━━ Material to process ━━

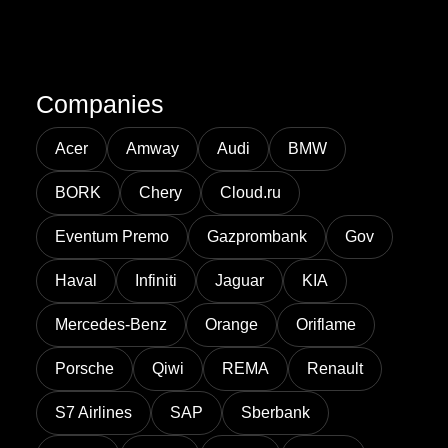
Companies
Acer
Amway
Audi
BMW
BORK
Chery
Cloud.ru
Eventum Premo
Gazprombank
Gov
Haval
Infiniti
Jaguar
KIA
Mercedes-Benz
Orange
Oriflame
Porsche
Qiwi
REMA
Renault
S7 Airlines
SAP
Sberbank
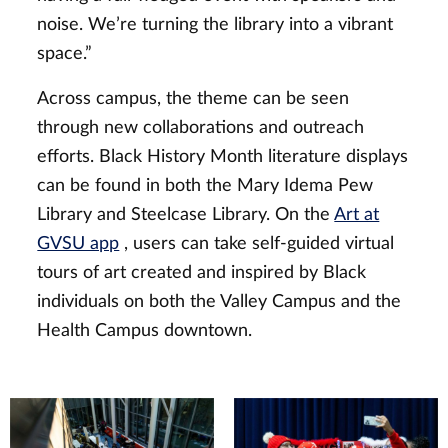
noise. We’re turning the library into a vibrant
space.”
Across campus, the theme can be seen
through new collaborations and outreach
efforts. Black History Month literature displays
can be found in both the Mary Idema Pew
Library and Steelcase Library. On the
Art at
GVSU app
, users can take self-guided virtual
tours of art created and inspired by Black
individuals on both the Valley Campus and the
Health Campus downtown.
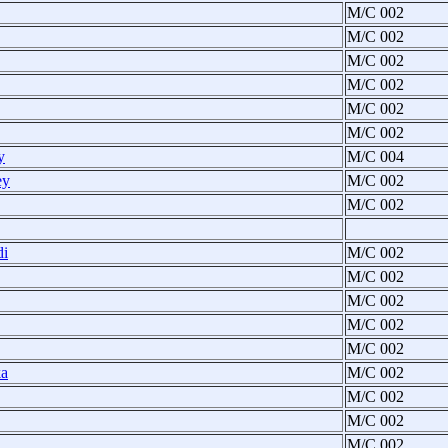
M/C 002
M/C 002
M/C 002
M/C 002
M/C 002
M/C 002
y
M/C 004
ey
M/C 002
M/C 002
di
M/C 002
M/C 002
M/C 002
M/C 002
M/C 002
ka
M/C 002
M/C 002
M/C 002
M/C 002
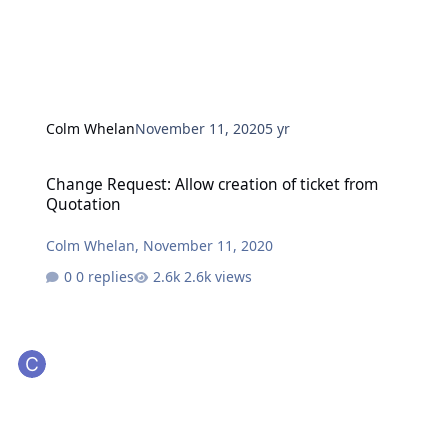
Colm Whelan
November 11, 2020
5 yr
Change Request: Allow creation of ticket from Quotation
Change Request: Allow creation of ticket from
Quotation
Colm Whelan
,
November 11, 2020
0 replies
2.6k views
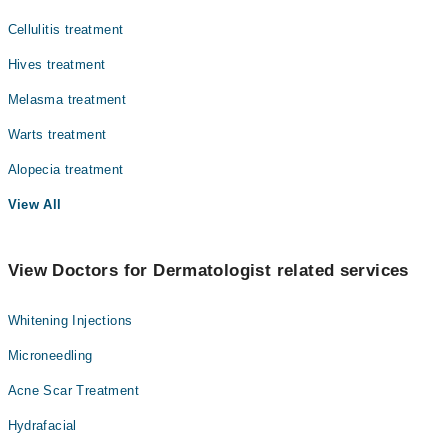
Cellulitis treatment
Hives treatment
Melasma treatment
Warts treatment
Alopecia treatment
View All
View Doctors for Dermatologist related services
Whitening Injections
Microneedling
Acne Scar Treatment
Hydrafacial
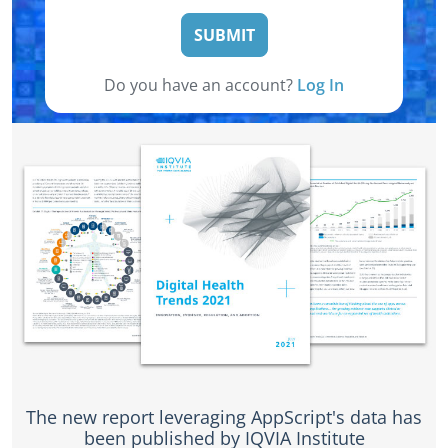
SUBMIT
Do you have an account?
Log In
The new report leveraging AppScript's data has
been published by IQVIA Institute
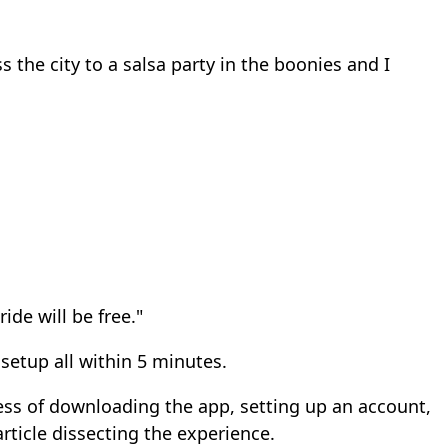
s the city to a salsa party in the boonies and I
ide will be free."
setup all within 5 minutes.
cess of downloading the app, setting up an account,
article dissecting the experience.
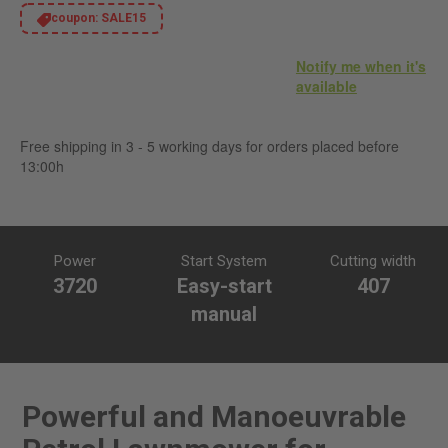
coupon:
SALE15
Notify me when it's
available
Free shipping in 3 - 5 working days for orders placed before
13:00h
Power
Start System
Cutting width
3720
Easy-start
407
manual
Powerful and Manoeuvrable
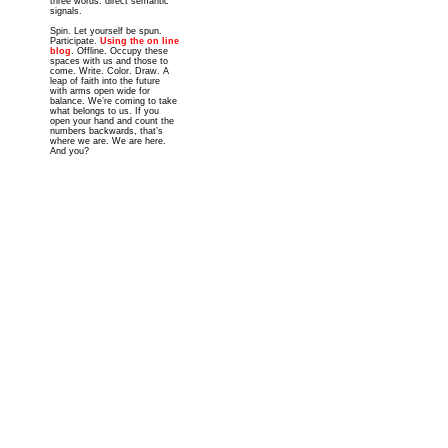
three words: direct semantic
signals.
Spin. Let yourself be spun.
Participate.
Using the on line
blog
. Offline. Occupy these
spaces with us and those to
come. Write. Color. Draw. A
leap of faith into the future
with arms open wide for
balance. We’re coming to take
what belongs to us. If you
open your hand and count the
numbers backwards, that’s
where we are. We are here.
And you?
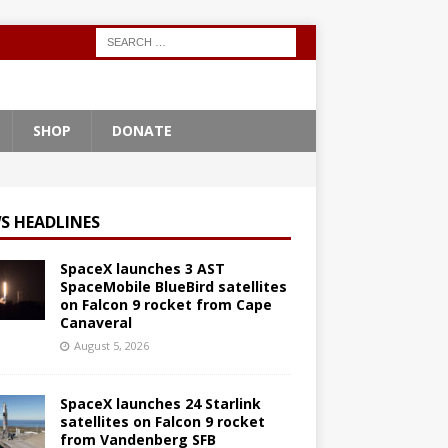
SHOP
DONATE
S HEADLINES
SpaceX launches 3 AST
SpaceMobile BlueBird satellites
on Falcon 9 rocket from Cape
Canaveral
August 5, 2026
SpaceX launches 24 Starlink
satellites on Falcon 9 rocket
from Vandenberg SFB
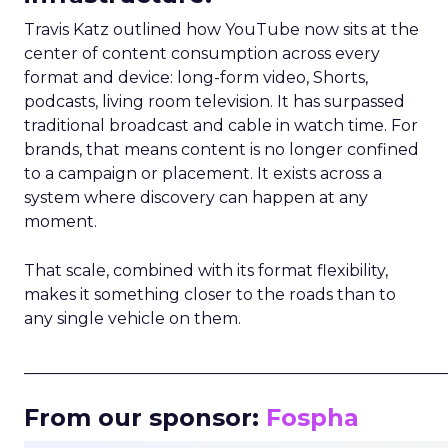
Travis Katz outlined how YouTube now sits at the
center of content consumption across every
format and device: long-form video, Shorts,
podcasts, living room television. It has surpassed
traditional broadcast and cable in watch time. For
brands, that means content is no longer confined
to a campaign or placement. It exists across a
system where discovery can happen at any
moment.
That scale, combined with its format flexibility,
makes it something closer to the roads than to
any single vehicle on them.
_____________________________________________________
From our sponsor:
Fospha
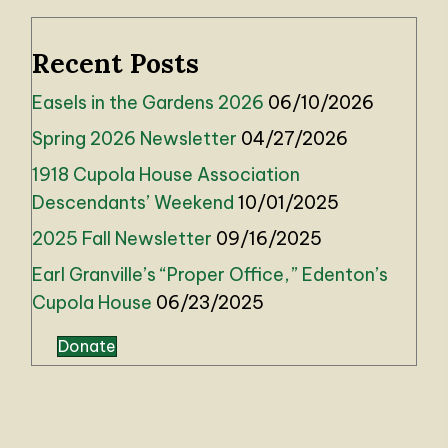
Recent Posts
Easels in the Gardens 2026
06/10/2026
Spring 2026 Newsletter
04/27/2026
1918 Cupola House Association
Descendants’ Weekend
10/01/2025
2025 Fall Newsletter
09/16/2025
Earl Granville’s “Proper Office,” Edenton’s
Cupola House
06/23/2025
Donate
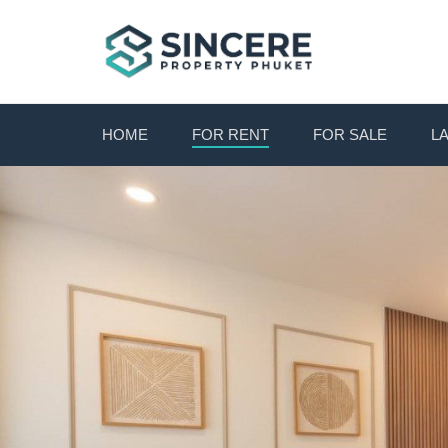
HOME
FOR RENT
FOR SALE
L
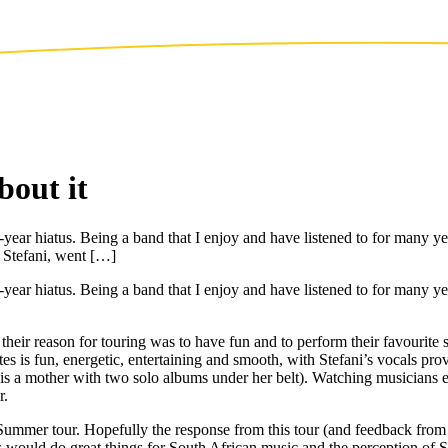
out it
-year hiatus. Being a band that I enjoy and have listened to for many yea
 Stefani, went […]
e-year hiatus. Being a band that I enjoy and have listened to for many ye
heir reason for touring was to have fun and to perform their favourite 
s is fun, energetic, entertaining and smooth, with Stefani’s vocals pr
 is a mother with two solo albums under her belt). Watching musicians e
r.
ummer tour. Hopefully the response from this tour (and feedback from 
his would do great things for South African music and the perception o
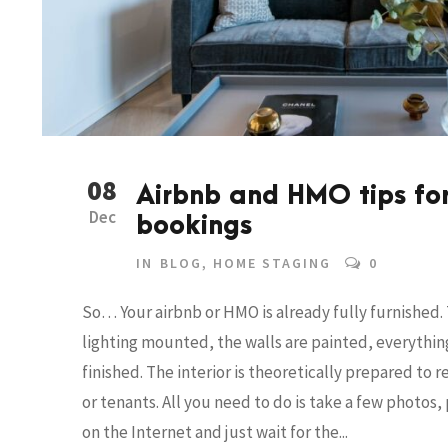
08
Airbnb and HMO tips fo
Dec
bookings
IN
BLOG
,
HOME STAGING
0
So… Your airbnb or HMO is already fully furnished. T
lighting mounted, the walls are painted, everything
finished. The interior is theoretically prepared to 
or tenants. All you need to do is take a few photos
on the Internet and just wait for the...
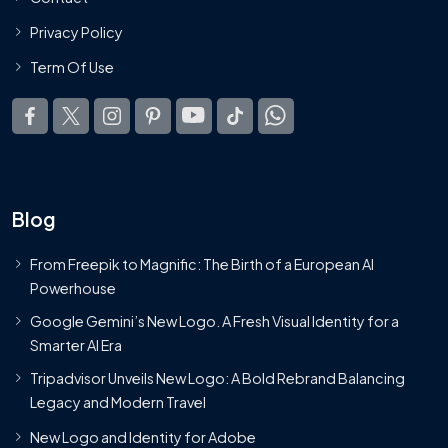
Privacy Policy
Term Of Use
Blog
From Freepik to Magnific: The Birth of a European AI
Powerhouse
Google Gemini’s New Logo. A Fresh Visual Identity for a
Smarter AI Era
Tripadvisor Unveils New Logo: A Bold Rebrand Balancing
Legacy and Modern Travel
New Logo and Identity for Adobe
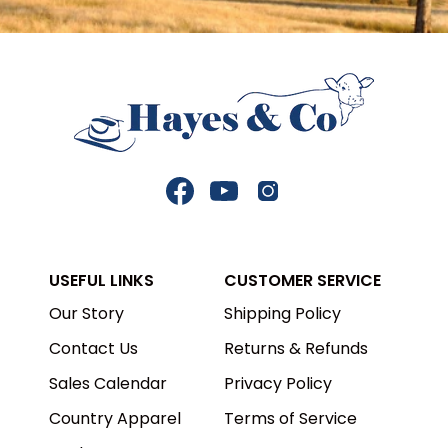
Facebook
YouTube
Instagram
USEFUL LINKS
CUSTOMER SERVICE
Our Story
Shipping Policy
Contact Us
Returns & Refunds
Sales Calendar
Privacy Policy
Country Apparel
Terms of Service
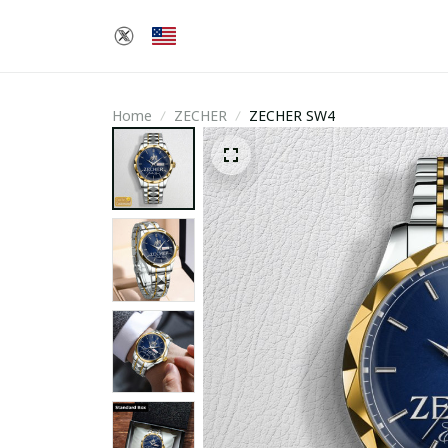
Home
ZECHER
ZECHER SW4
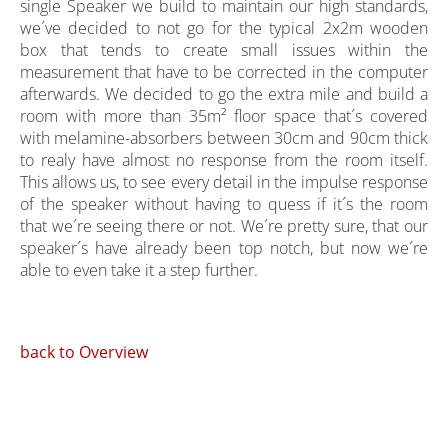
single Speaker we build to maintain our high standards,
we´ve decided to not go for the typical 2x2m wooden
box that tends to create small issues within the
measurement that have to be corrected in the computer
afterwards. We decided to go the extra mile and build a
room with more than 35m² floor space that´s covered
with melamine-absorbers between 30cm and 90cm thick
to realy have almost no response from the room itself.
This allows us, to see every detail in the impulse response
of the speaker without having to quess if it´s the room
that we´re seeing there or not. We´re pretty sure, that our
speaker´s have already been top notch, but now we´re
able to even take it a step further.
back to Overview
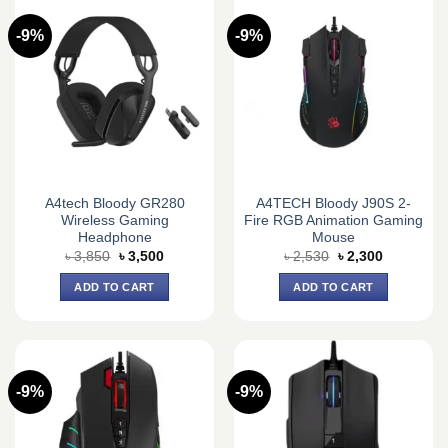
-9%
-9%
A4tech Bloody GR280
A4TECH Bloody J90S 2-
Wireless Gaming
Fire RGB Animation Gaming
Headphone
Mouse
Original
Current
Original
Current
৳
3,850
৳
3,500
৳
2,530
৳
2,300
price
price
price
price
was:
is:
was:
is:
ADD TO CART
ADD TO CART
৳ 3,850.
৳ 3,500.
৳ 2,530.
৳ 2,300.
-9%
-9%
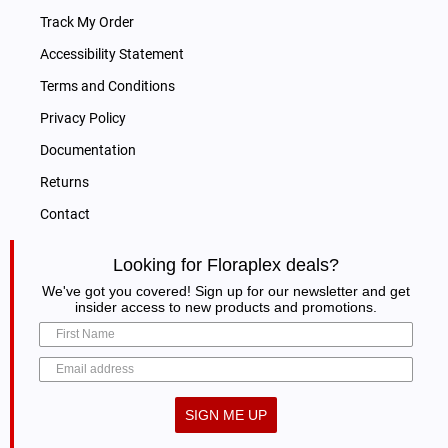
Track My Order
Accessibility Statement
Terms and Conditions
Privacy Policy
Documentation
Returns
Contact
Looking for Floraplex deals?
We've got you covered! Sign up for our newsletter and get
insider access to new products and promotions.
SIGN ME UP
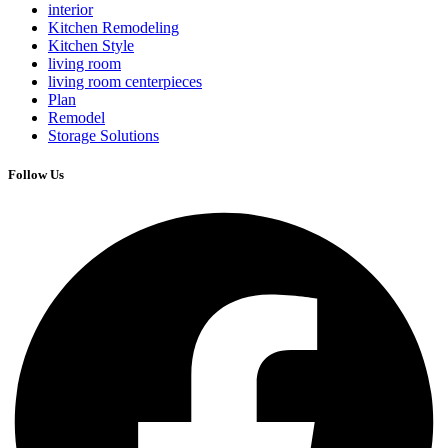
interior
Kitchen Remodeling
Kitchen Style
living room
living room centerpieces
Plan
Remodel
Storage Solutions
Follow Us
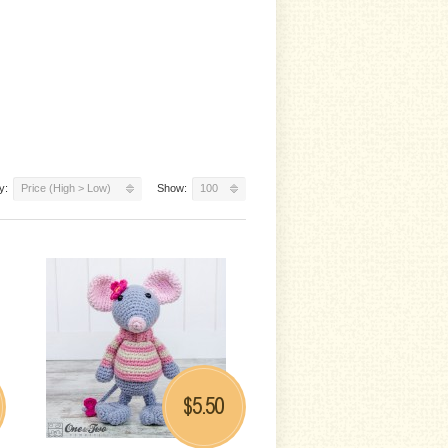
y:
Price (High > Low)
Show:
100
5.50
$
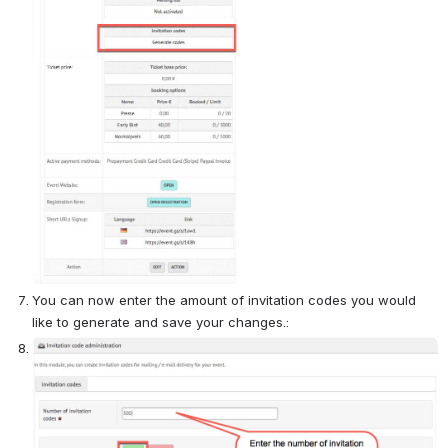
You can now enter the amount of invitation codes you would 
like to generate and save your changes.:
Open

━━━

Select from the material above each line in which the string "Terms" appears, and list those lines.

■ Written answer:
Terms of Service
Terms and Conditions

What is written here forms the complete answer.